# WHAT YOU HAVE TO DO
A copy is needed of each line in the records that has the word "iniziativa".

· · · ·

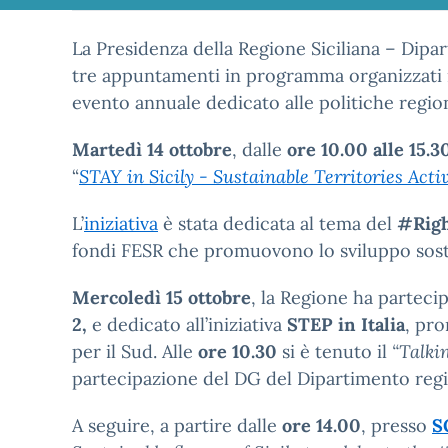
La Presidenza della Regione Siciliana – Dip
tre appuntamenti in programma organizzati 
evento annuale dedicato alle politiche regio
Martedì 14 ottobre
, dalle
ore 10.00 alle 15.3
“
STAY in Sicily - Sustainable Territories Acti
L’
iniziativa
è stata dedicata al tema del
#Righ
fondi FESR che promuovono lo sviluppo sosteni
Mercoledì 15 ottobre
, la Regione ha partecip
2,
e dedicato all’iniziativa
STEP in Italia
, pro
per il Sud. Alle
ore 10.30
si è tenuto il
“Talki
partecipazione del DG del Dipartimento regio
A seguire, a partire dalle
ore 14.00
, presso
S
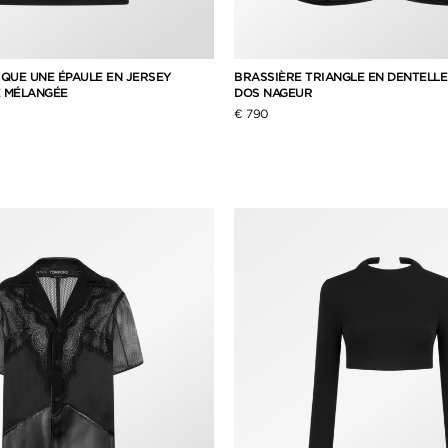
QUE UNE ÉPAULE EN JERSEY
BRASSIÈRE TRIANGLE EN DENTELLE
E MÉLANGÉE
DOS NAGEUR
€ 790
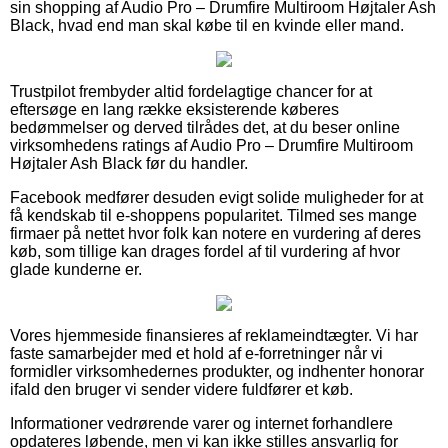
sin shopping af Audio Pro – Drumfire Multiroom Højtaler Ash
Black, hvad end man skal købe til en kvinde eller mand.
Trustpilot frembyder altid fordelagtige chancer for at
eftersøge en lang række eksisterende køberes
bedømmelser og derved tilrådes det, at du beser online
virksomhedens ratings af Audio Pro – Drumfire Multiroom
Højtaler Ash Black før du handler.
Facebook medfører desuden evigt solide muligheder for at
få kendskab til e-shoppens popularitet. Tilmed ses mange
firmaer på nettet hvor folk kan notere en vurdering af deres
køb, som tillige kan drages fordel af til vurdering af hvor
glade kunderne er.
Vores hjemmeside finansieres af reklameindtægter. Vi har
faste samarbejder med et hold af e-forretninger når vi
formidler virksomhedernes produkter, og indhenter honorar
ifald den bruger vi sender videre fuldfører et køb.
Informationer vedrørende varer og internet forhandlere
opdateres løbende, men vi kan ikke stilles ansvarlig for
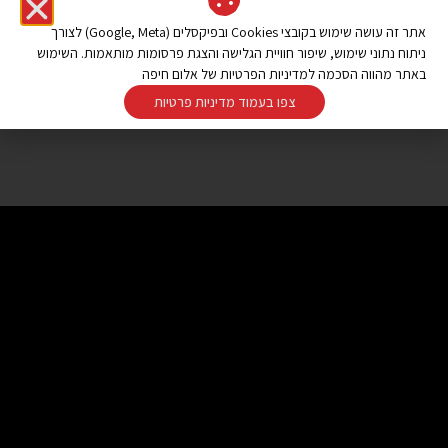
אתר זה עושה שימוש בקובצי Cookies ובפיקסלים (Google, Meta) לצורך
ניתוח נתוני שימוש, שיפור חוויית הגלישה והצגת פרסומות מותאמות. השימוש
באתר מהווה הסכמה למדיניות הפרטיות של אלום חיפה
צפו בעמוד מדיניות פרטיות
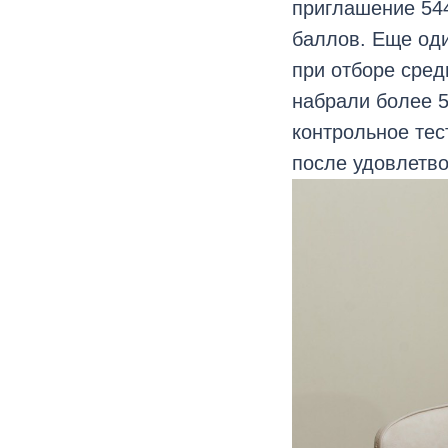
приглашение 544
баллов. Еще оди
при отборе сред
набрали более 5
контрольное тес
после удовлетв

· · · ·

# RESPONSE BELOW
iniziativa
e dedicato all’iniziativa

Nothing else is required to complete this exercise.